The decision comes after additional testimony in their preliminary hearing on child endangerment and conspiracy charges.
Giles Schinelli, Robert D'Aversa and Anthony Criscitelli assigned or supervised Brother Stephen Baker when he served at Bishop McCort Catholic High School in Johnstown in the 1990s.
The defense had argued that it's too late to file charges and that their clients did their best to supervise Baker given what they knew.
More than 90 students have settled lawsuits for more than $8 million claiming Baker molested them, mostly while acting as a sports trainer. Baker fatally stabbed himself in the heart days after a diocese settled claims by former high school students in Warren, Ohio, that they had been abused in the late 1980s.

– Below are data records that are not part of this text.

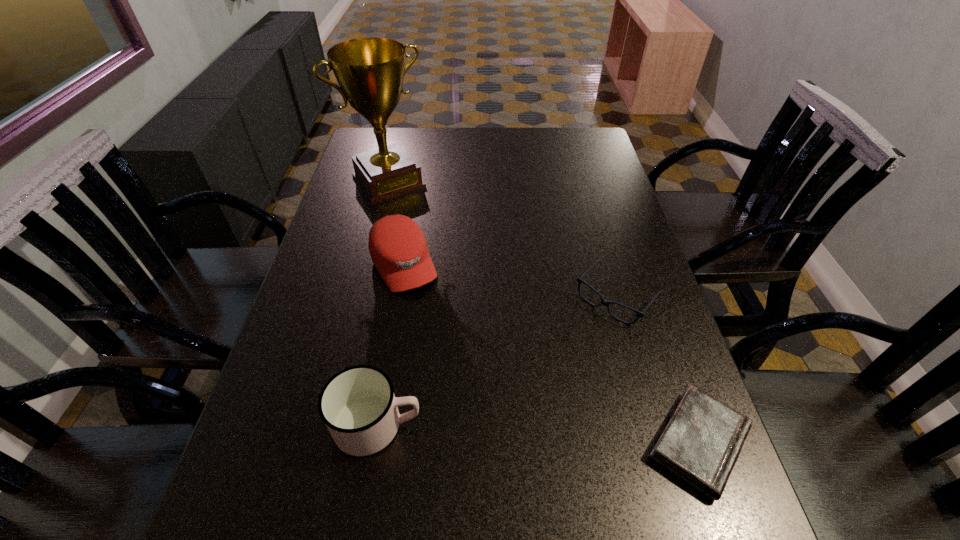 I want to click on free space on the desktop that is between the mug and the shortest object and is positioned on the front-facing side of the spectacles, so click(498, 431).

You are a GUI agent. You are given a task and a screenshot of the screen. Output one action in this format:
    pyautogui.click(x=<x>, y=<y>)
    Task: Click on the vacant space on the desktop that is between the mug and the shortest object and is positioned on the front-facing side of the cap
    
    Given the screenshot: What is the action you would take?
    pyautogui.click(x=498, y=431)

Where is `free space on the desktop that is between the mug and the shortest object and is positioned on the plaque of the tallest object`? The height and width of the screenshot is (540, 960). free space on the desktop that is between the mug and the shortest object and is positioned on the plaque of the tallest object is located at coordinates (579, 436). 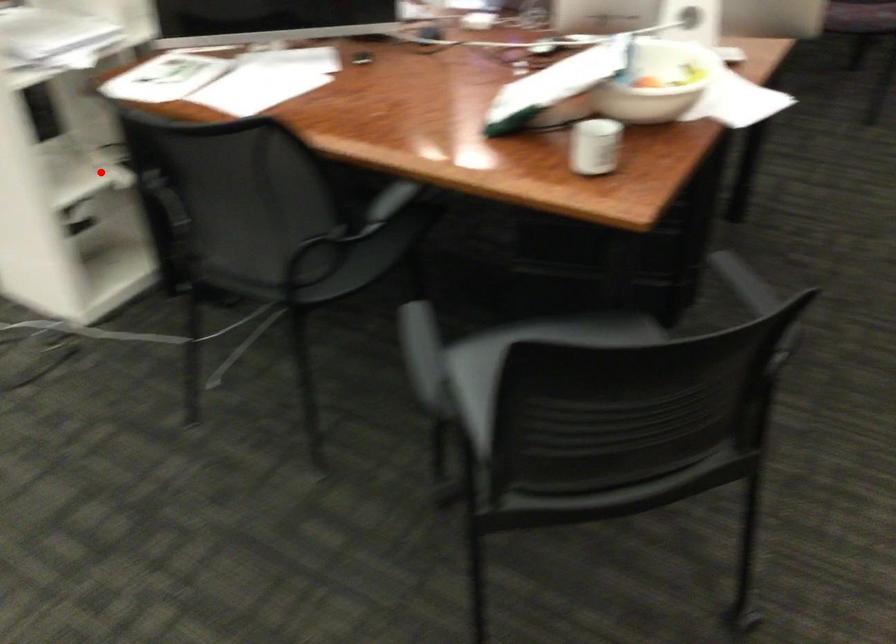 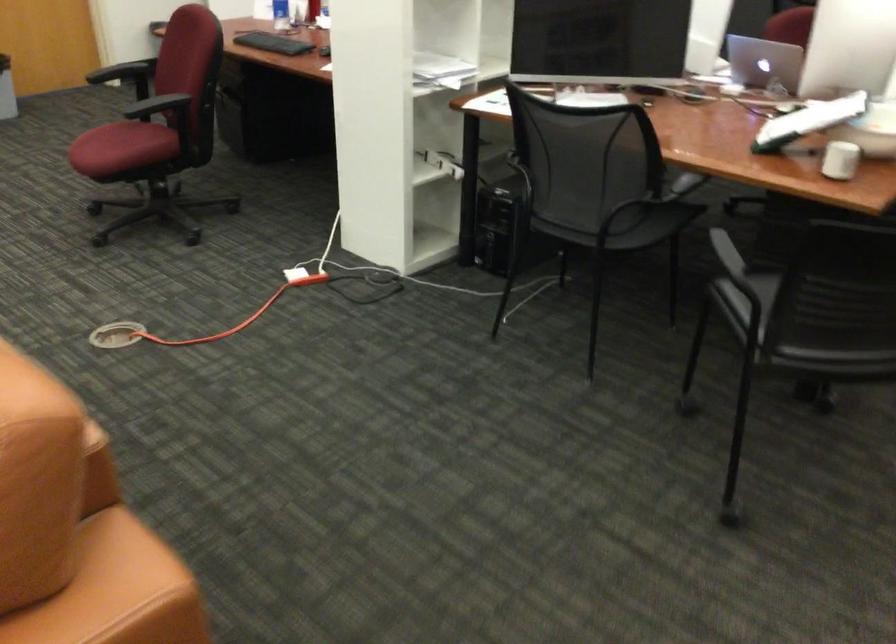 In the second image, find the point that corresponds to the highlighted location in the first image.

(444, 163) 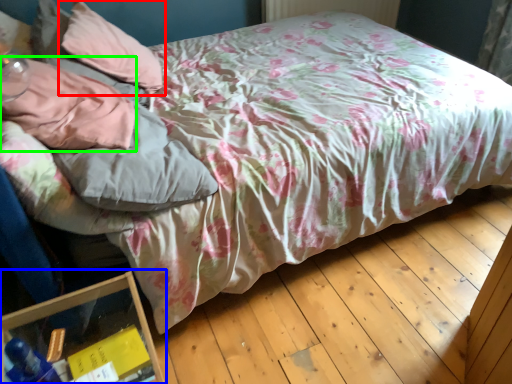 Question: Based on their relative distances, which object is farther from pillow (highlighted by a red box)? Choose from glass box (highlighted by a blue box) and pillow (highlighted by a green box).

Choices:
 (A) glass box
 (B) pillow

Answer: (A)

Earlier Wednesday, the school's former principal testified that the Franciscans never told him that Baker had been accused of child sexual abuse.
William Rushin, principal from 1989 to 1997, said he hired Baker as a religion teacher and said Baker eventually volunteered as an athletic trainer.
When asked if he would have hired Baker had he known of the allegations, Rushin replied, "Obviously, it would have been inappropriate to have someone like that working with children."
When charged, Schinelli was a pastoral administrator in Winter Park, Florida; D'Aversa was a pastor in Mount Dora, Florida; and Criscitelli was a pastor in Minneapolis. They have since been removed from their duties.
The friars successively headed a Franciscan order in Pennsylvania from 1986 to 2010.